12期の広場

12期の広場

掲示板

「小出楢重と大・大阪時代」(その2)の講演会に参加して

7組 上野裕通
 
 令和5年11月26日(日)此花区民センター「一休ホール」4階会議室で「小出楢重と大・大阪時代」(その2)の講演会がありました。講師は同級生の画家である圓尾博一君(3年6組)で、令和4年に続いての二回目です。同級生の参加者は、松田修藏君(6組)と伊東慎一郎君(7組)と私の3名でしたが、此花歴史研究会の例会でもあり、盛況でした。
 明治20年(1887年)生まれの小出楢重は昭和6年(1931年)、43歳で亡くなります。その生涯について、圓尾君は、当時の世界情勢、小出楢重と日本の画家、文学者との交流、フランスでの貴重な経験等について詳しく調べられ、分かりやすく話されました。
 小出楢重は、明治33年(1900年)第1期生として市岡中学に入学、心疾患で1年間休学したため、卒業時は2期生と同じでした。そのお陰で小出楢重には、津田勝五郎ら2期生との交流はもちろんのこと、1期生の信時潔、石浜純太郎、坂村養三、熊野徳義、中谷義一郎らとの交流もあり、友達に恵まれていました。後に、世に「裸婦の小出」と名声を博した小出楢重の市岡中学時代です。 画家は、人間とはいったい何なのかを追求する。そのために自画像を描く。また「なぜ、男は女性の裸像を描くのか。
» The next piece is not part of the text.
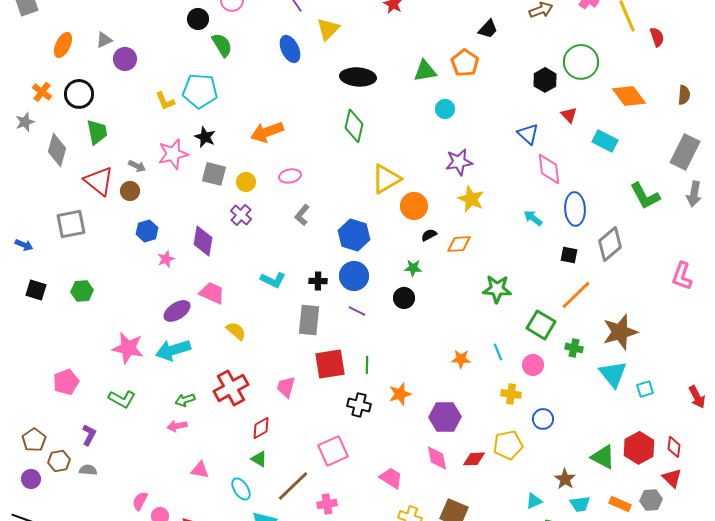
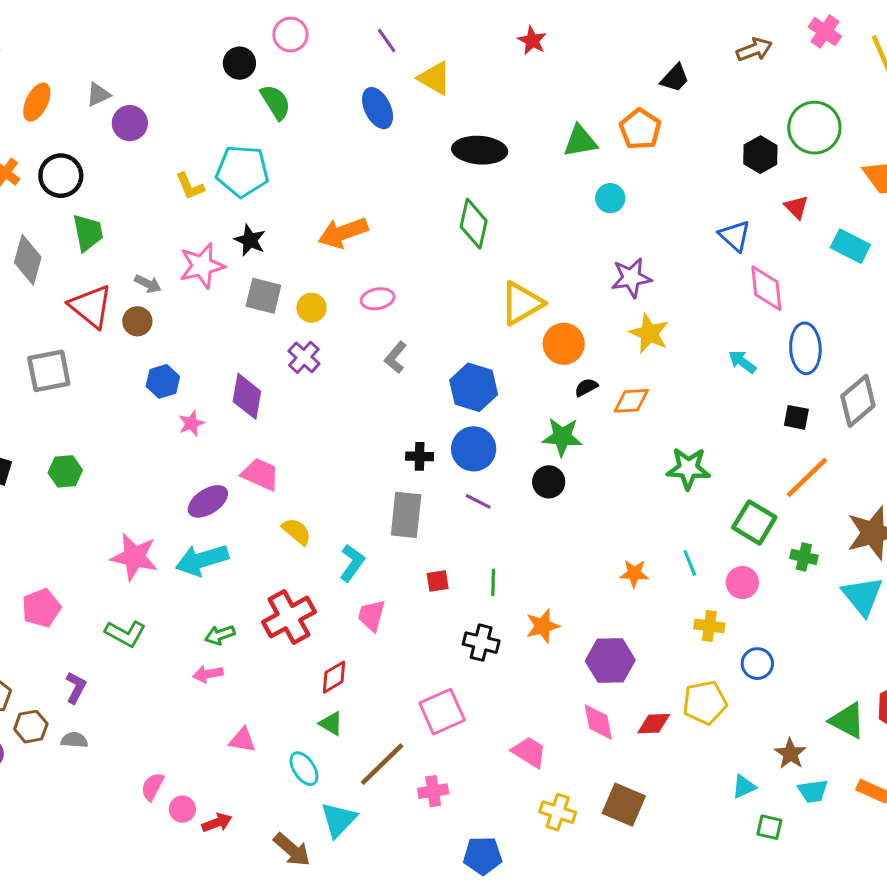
yellow triangle: (328, 29) -> (435, 78), turned -45
green star: (413, 268) -> (562, 437), size x1.5
cyan L-shape: (273, 280) -> (352, 563), moved, turned -80
red square: (330, 364) -> (438, 581), size x0.5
」それは、キリスト教の考え方からやギリシャ神話「パンドラの箱」を男性はあけてはいけないと言われていたのに開けてしまったということからきているという含蓄のある説明がありました。
 小出楢重はフランスに行ってから外国の画家から学ぶことも多く、影響を受けたようです。フランスから帰ってきてからは洋服姿になっています。今から100年前、1923年9月1日に関東大震災が発生しましたが、そのため、関東から多くの人が関西、大阪にやって来て、大・大阪時代が始まっています。岸田劉生が京都に来たこともあったそうです。
 谷崎潤一郎が「蓼喰う虫」を書き出した頃、挿絵を小出楢重が描き、潤一郎は、蓼喰う虫をすらすら書けたのは小出の挿絵のお陰だと言っていたとのエピソードもあったとか。
 1920年から1930年代は世界も戦争の危機感があり、画家は当局のいうことを聞かないと絵具や筆など手に入らなかったらしい。1937年、信時潔は日本放送協会からの委嘱により「海ゆかば」を作曲しています。天皇のためには命を惜しまず死んでいった時代の曲であり、第二国歌と言われていたようです。当時、芸術家はお上からの恩恵がなければ生きて行けなかった時代であったのでしょうね。
 しかし、小出楢重は生涯を通じて思い切り裸婦を描いて生き抜いたと締めくくられました。
 圓尾君の講演は具体的な場面を想像させながら聞き手に分りやすく話されるので、とても興味をもって聴き取ることができました。